Principles and Practices of Rate Limiting Across SLB, Nginx, Spring Cloud Gateway, and Microservice Layers
The article explains how to apply rate‑limiting at each entry point of a distributed system—SLB, Nginx, Spring Cloud Gateway, and individual Java microservices—detailing traffic characteristics, limiting strategies, isolation techniques, and the role of circuit breaking to protect backend stability.
In the introduction, the author emphasizes that rate‑limiting should be applied as close to the traffic source as possible and should match the team's skill set.
SLB node : Almost all external traffic (including DDoS, crawlers, and normal requests) passes through the SLB ingress. The primary goal is to block non‑business traffic before it reaches the application layer.
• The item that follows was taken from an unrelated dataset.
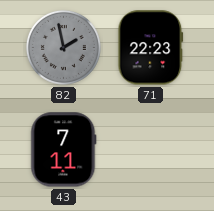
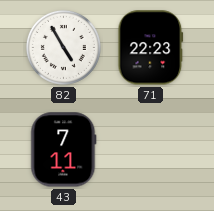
82: 1:58 -> 4:55
82 dial: grey -> white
Typical controls include IP‑based filtering, DDoS mitigation, and basic request throttling.
Nginx node : After SLB, traffic is handed to Nginx where more granular limits can be configured in code (e.g., connection concurrency, per‑IP request caps, crawler throttling). Nginx allows scriptable, version‑controlled configurations, making recovery fast.
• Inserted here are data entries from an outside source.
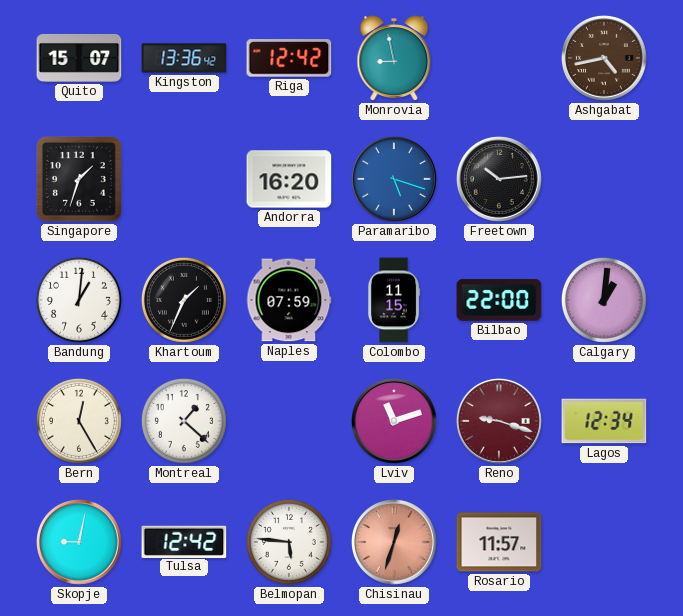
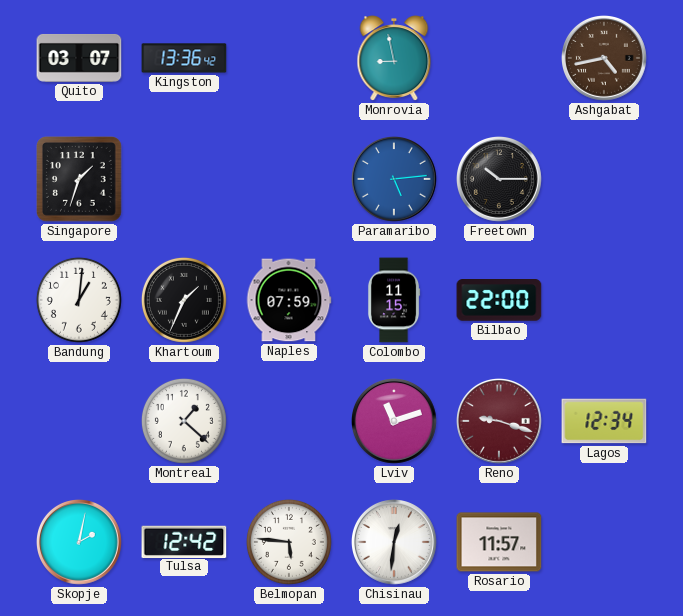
Quito: 15:07 -> 03:07
Riga: 12:42 -> none
Andorra: 16:20 -> none
Paramaribo: 5:18 -> 5:14
Freetown: 10:14 -> 10:15
Calgary: 1:01 -> none
Bern: 12:25 -> none
Skopje: 9:02 -> 2:02
Chisinau: 12:33 -> 12:31
Chisinau dial: salmon -> white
Spring Cloud Gateway node : This layer handles dynamic Java‑based traffic. Rate‑limiting becomes more sophisticated, supporting normal flow limits, burst scenarios (e.g., flash sales), and CC‑attack mitigation with signature verification. Custom KeyResolver implementations enable limits by user ID, IP, tenant, etc.
Java microservice node : Individual services have their own capacity measured by load‑testing tools like JMeter. Limits may be applied per service based on sensitivity (e.g., billing). Techniques include queue‑based throttling and dedicated thread pools to isolate heavy‑load services.
The article also discusses isolation strategies (using Hystrix, Sentinel, Guava) to prevent a slow service from dragging down others, and introduces circuit‑breaker concepts for handling downstream timeouts.
Overall, the piece provides a layered approach to traffic control, recommending that each layer enforce appropriate limits, use code‑driven configurations where possible, and employ isolation and circuit‑breaking to maintain system resilience.